▸ Assignment:
Repeat the records in full. No pictures belong in the copy.

Collected data
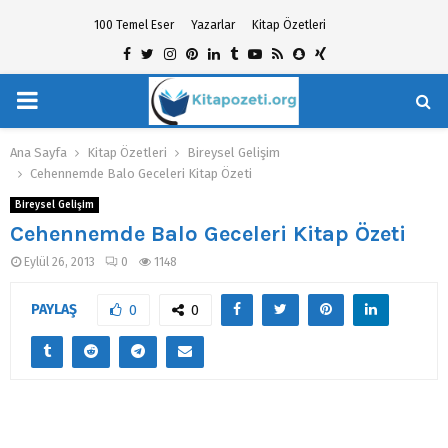
100 Temel Eser
Yazarlar
Kitap Özetleri
Facebook
Twitter
Instagram
Pinterest
Linkedin
Tumblr
Youtube
Rss
Snapchat
Xing
PRIMARY
hat
MENU
Ana Sayfa
Kitap Özetleri
Bireysel Gelişim
Cehennemde Balo Geceleri Kitap Özeti
Bireysel Gelişim
Cehennemde Balo Geceleri Kitap Özeti
Eylül 26, 2013
0
1148
PAYLAŞ
0
0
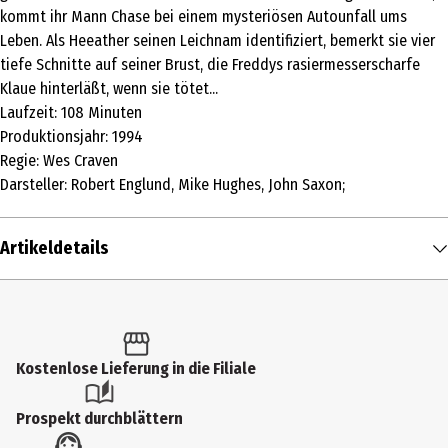
kommt ihr Mann Chase bei einem mysteriösen Autounfall ums
Leben. Als Heeather seinen Leichnam identifiziert, bemerkt sie vier
tiefe Schnitte auf seiner Brust, die Freddys rasiermesserscharfe
Klaue hinterläßt, wenn sie tötet...
Laufzeit: 108 Minuten
Produktionsjahr: 1994
Regie: Wes Craven
Darsteller: Robert Englund, Mike Hughes, John Saxon;
Artikeldetails
Inhalt
1 Stk.
Altersfreigabe
Kostenlose Lieferung in die Filiale
FSK 18
Prospekt durchblättern
Produkttyp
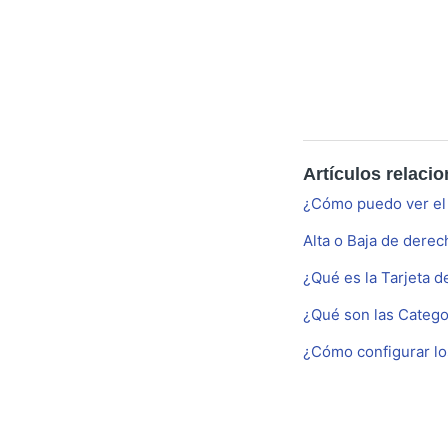
Artículos relaci
¿Cómo puedo ver el
Alta o Baja de derec
¿Qué es la Tarjeta d
¿Qué son las Categor
¿Cómo configurar lo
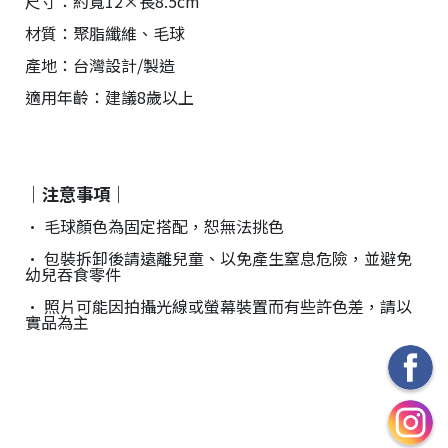
尺寸：約寬12×長8.5cm
材質：聚脂纖維、毛球
產地：台灣設計/製造
適用年齡：建議8歲以上
｜注意事項｜
• 毛球顏色為固定搭配，恕無法挑色
• 包裝拆卸後請遠離兒童、以免產生窒息危險，並避免
幼兒吞食零件
• 照片可能因拍攝光線或螢幕裝置而有些許色差，請以
實品為主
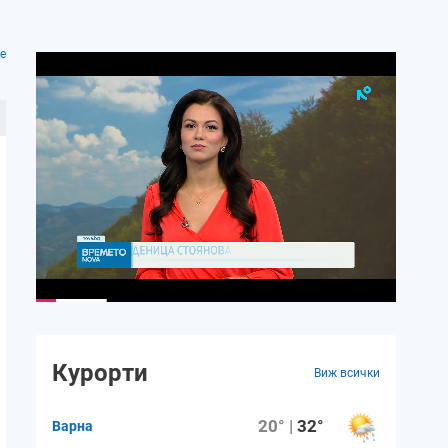
е
Курорти
Виж всички
20° |
32°
Варна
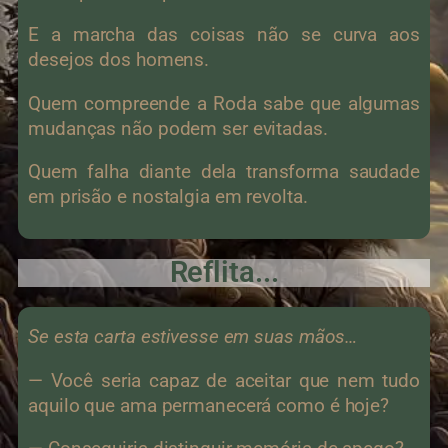
E a marcha das coisas não se curva aos
desejos dos homens.
Quem compreende a Roda sabe que algumas
mudanças não podem ser evitadas.
Quem falha diante dela transforma saudade
em prisão e nostalgia em revolta.
Reflita...
Se esta carta estivesse em suas mãos…
— Você seria capaz de aceitar que nem tudo
aquilo que ama permanecerá como é hoje?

▸ Task output:
100 Temel Eser
Yazarlar
Kitap Özetleri
Facebook
Twitter
Instagram
Pinterest
Linkedin
Tumblr
Youtube
Rss
Snapchat
Xing
PRIMARY
hat
MENU
Ana Sayfa
Kitap Özetleri
Bireysel Gelişim
Cehennemde Balo Geceleri Kitap Özeti
Bireysel Gelişim
Cehennemde Balo Geceleri Kitap Özeti
Eylül 26, 2013
0
1148
PAYLAŞ
0
0
kommt ihr Mann Chase bei einem mysteriösen Autounfall ums
Leben. Als Heeather seinen Leichnam identifiziert, bemerkt sie vier
tiefe Schnitte auf seiner Brust, die Freddys rasiermesserscharfe
Klaue hinterläßt, wenn sie tötet...
Laufzeit: 108 Minuten
Produktionsjahr: 1994
Regie: Wes Craven
Darsteller: Robert Englund, Mike Hughes, John Saxon;
Artikeldetails
Inhalt
1 Stk.
Altersfreigabe
Kostenlose Lieferung in die Filiale
FSK 18
Prospekt durchblättern
Produkttyp
Artículos relaci
¿Cómo puedo ver el
Alta o Baja de derec
¿Qué es la Tarjeta d
¿Qué son las Categor
¿Cómo configurar lo
尺寸：約寬12×長8.5cm
材質：聚脂纖維、毛球
產地：台灣設計/製造
適用年齡：建議8歲以上
｜注意事項｜
• 毛球顏色為固定搭配，恕無法挑色
• 包裝拆卸後請遠離兒童、以免產生窒息危險，並避免
幼兒吞食零件
• 照片可能因拍攝光線或螢幕裝置而有些許色差，請以
實品為主
е
Курорти
Виж всички
20° |
32°
Варна
E a marcha das coisas não se curva aos
desejos dos homens.
Quem compreende a Roda sabe que algumas
mudanças não podem ser evitadas.
Quem falha diante dela transforma saudade
em prisão e nostalgia em revolta.
Reflita...
Se esta carta estivesse em suas mãos…
— Você seria capaz de aceitar que nem tudo
aquilo que ama permanecerá como é hoje?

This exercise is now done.